Internet Impact Assessment Toolkit
Introduction
Using the Internet Impact Assessment Toolkit can help you perform a quick analysis of a legislative proposal, business decision, or technological development to promote informed decisions about the Internet. In this document we provide simple explanations of the goals, critical properties and enablers of the Internet, and a step-by-step guide to conducting and writing your own Internet impact brief.
What is the Internet Impact Assessment Toolkit?
The Internet Impact Assessment Toolkit (IIAT) was designed by the Internet Society to help people around the world assess the implications of changes that may affect the Internet, both at a fundamental level and as part of our shared vision of a thriving Internet.
The toolkit provides a framework for the analysis of proposed changes in policies, legislation, technologies, applications, business models, and regulations. Our goal is to help Internet stakeholders identify the possible effects, both positive and negative, and make more informed decisions.

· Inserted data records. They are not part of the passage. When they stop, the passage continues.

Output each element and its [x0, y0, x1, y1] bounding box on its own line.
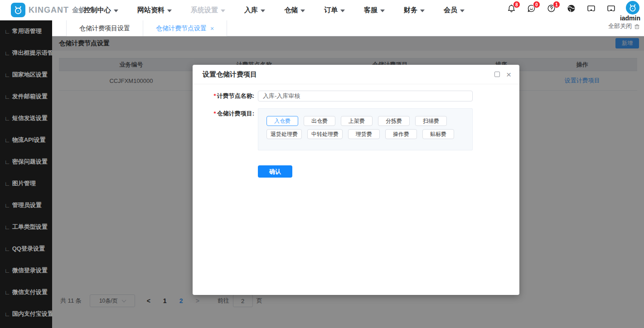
caret-down-icon	[261, 10, 265, 12]
confirm-button[interactable]: 确认	[258, 165, 292, 178]
node-name-input[interactable]	[258, 91, 473, 101]
main-menu: 控制中心 网站资料 系统设置 入库 仓储 订单 客服 财务 会员	[84, 0, 465, 20]
caret-down-icon	[340, 10, 345, 12]
avatar[interactable]	[626, 1, 639, 14]
caret-down-icon	[420, 10, 425, 12]
bell-icon[interactable]: 8	[507, 4, 516, 13]
tab-bar: 仓储计费项目设置 仓储计费节点设置 ×	[52, 20, 644, 36]
sidebar-item-sms[interactable]: ∟短信发送设置	[0, 107, 52, 129]
tab-billing-items-settings[interactable]: 仓储计费项目设置	[66, 20, 143, 36]
dialog-header: 设置仓储计费项目	[193, 65, 519, 84]
set-billing-items-dialog: 设置仓储计费项目 *计费节点名称: *仓储计费项目: 入仓费 出仓费 上架费 分…	[193, 65, 519, 295]
close-icon[interactable]	[506, 70, 511, 79]
dialog-title: 设置仓储计费项目	[203, 70, 257, 79]
help-icon[interactable]: 1	[547, 4, 556, 13]
tag-scanning-fee[interactable]: 扫描费	[415, 116, 447, 126]
screen-share-icon[interactable]	[606, 4, 616, 13]
tag-tallying-fee[interactable]: 理货费	[348, 129, 380, 139]
sidebar-item-common-phrases[interactable]: ∟常用语管理	[0, 20, 52, 42]
caret-down-icon	[300, 10, 305, 12]
globe-icon[interactable]	[567, 4, 576, 13]
billing-items-panel: 入仓费 出仓费 上架费 分拣费 扫描费 退货处理费 中转处理费 理货费 操作费 …	[258, 108, 473, 150]
tag-operation-fee[interactable]: 操作费	[385, 129, 417, 139]
help-badge: 1	[553, 1, 560, 8]
caret-down-icon	[221, 10, 225, 12]
message-icon[interactable]: 0	[527, 4, 536, 13]
tag-outbound-fee[interactable]: 出仓费	[304, 116, 335, 126]
maximize-icon[interactable]	[494, 72, 500, 77]
sidebar-item-qq-login[interactable]: ∟QQ登录设置	[0, 238, 52, 260]
tab-close-icon[interactable]: ×	[210, 25, 214, 32]
billing-items-label: 仓储计费项目:	[217, 110, 254, 117]
ant-logo-icon	[11, 3, 25, 17]
sidebar-item-wechat-pay[interactable]: ∟微信支付设置	[0, 281, 52, 303]
brand-name: KINGANT	[29, 5, 69, 15]
trash-icon	[634, 23, 640, 30]
tag-transit-handling-fee[interactable]: 中转处理费	[307, 129, 343, 139]
sidebar: ∟常用语管理 ∟弹出框提示语管理 ∟国家地区设置 ∟发件邮箱设置 ∟短信发送设置…	[0, 20, 52, 328]
sidebar-item-logistics-api[interactable]: ∟物流API设置	[0, 129, 52, 151]
username: iadmin	[620, 14, 640, 22]
sidebar-item-country-region[interactable]: ∟国家地区设置	[0, 64, 52, 86]
brand[interactable]: KINGANT 金蚁	[11, 3, 86, 17]
menu-service[interactable]: 客服	[364, 6, 385, 14]
sidebar-item-popup-prompts[interactable]: ∟弹出框提示语管理	[0, 42, 52, 64]
sidebar-item-image-management[interactable]: ∟图片管理	[0, 173, 52, 194]
navbar-icons: 8 0 1	[507, 4, 616, 13]
sidebar-item-alipay-domestic[interactable]: ∟国内支付宝设置	[0, 303, 52, 325]
required-asterisk: *	[214, 110, 216, 117]
bell-badge: 8	[513, 1, 520, 8]
tag-labeling-fee[interactable]: 贴标费	[422, 129, 454, 139]
caret-down-icon	[380, 10, 385, 12]
menu-finance[interactable]: 财务	[404, 6, 425, 14]
menu-site-data[interactable]: 网站资料	[137, 6, 172, 14]
menu-inbound[interactable]: 入库	[244, 6, 265, 14]
sidebar-item-wechat-login[interactable]: ∟微信登录设置	[0, 260, 52, 281]
sidebar-item-security-question[interactable]: ∟密保问题设置	[0, 151, 52, 173]
menu-orders[interactable]: 订单	[324, 6, 345, 14]
required-asterisk: *	[214, 92, 216, 99]
sidebar-item-ticket-type[interactable]: ∟工单类型设置	[0, 216, 52, 238]
node-name-label: 计费节点名称:	[217, 92, 254, 99]
billing-items-field-row: *仓储计费项目: 入仓费 出仓费 上架费 分拣费 扫描费 退货处理费 中转处理费…	[203, 108, 509, 150]
close-all-tabs-button[interactable]: 全部关闭	[608, 22, 640, 30]
tag-inbound-fee[interactable]: 入仓费	[266, 116, 298, 126]
sidebar-item-sender-email[interactable]: ∟发件邮箱设置	[0, 86, 52, 107]
menu-control-center[interactable]: 控制中心	[84, 6, 118, 14]
tag-return-handling-fee[interactable]: 退货处理费	[266, 129, 302, 139]
caret-down-icon	[114, 10, 118, 12]
caret-down-icon	[460, 10, 465, 12]
sidebar-item-admin-settings[interactable]: ∟管理员设置	[0, 194, 52, 216]
tag-shelving-fee[interactable]: 上架费	[341, 116, 373, 126]
menu-members[interactable]: 会员	[444, 6, 465, 14]
menu-warehouse[interactable]: 仓储	[284, 6, 305, 14]
tab-billing-node-settings[interactable]: 仓储计费节点设置 ×	[143, 20, 227, 36]
screen-share-icon[interactable]	[586, 4, 596, 13]
menu-system-settings[interactable]: 系统设置	[191, 6, 225, 14]
tag-sorting-fee[interactable]: 分拣费	[378, 116, 410, 126]
dialog-body: *计费节点名称: *仓储计费项目: 入仓费 出仓费 上架费 分拣费 扫描费 退货…	[193, 84, 519, 178]
node-name-field-row: *计费节点名称:	[203, 91, 509, 101]
message-badge: 0	[533, 1, 540, 8]
caret-down-icon	[167, 10, 172, 12]
top-navbar: KINGANT 金蚁 控制中心 网站资料 系统设置 入库 仓储 订单 客服 财务…	[0, 0, 644, 20]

Using the analytical tools within, you will get a clearer view of the potential effects of proposed policies, and be able to make alternative suggestions that can achieve the intended goals without harming the Internet. And based on your analysis, you will be able to clearly explain the pros and cons of a proposed regulation in a balanced way.
The Internet Way of Networking and the Internet Goals
The toolkit focuses on both the foundation of the Internet (what we call the “Internet Way of Networking”) and commonly accepted targets for the Internet (what we call the “Internet goals”).
The Internet Way of Networking describes key features of the networking model that is the Internet, i.e. what makes the interconnection of networks “the Internet”. It is defined by a set of critical properties that underpin the growth and adaptability of the Internet. Specific technologies and business models may come and go, but the Internet Way of Networking has been a constant foundation for the success of the Internet. The Internet Society believes that the critical properties of the Internet Way of Networking need to guide the evolution of the Internet to protect both innovation and stability. In this toolkit, these critical properties constitute the benchmark against which we can assess the impact on the networking model.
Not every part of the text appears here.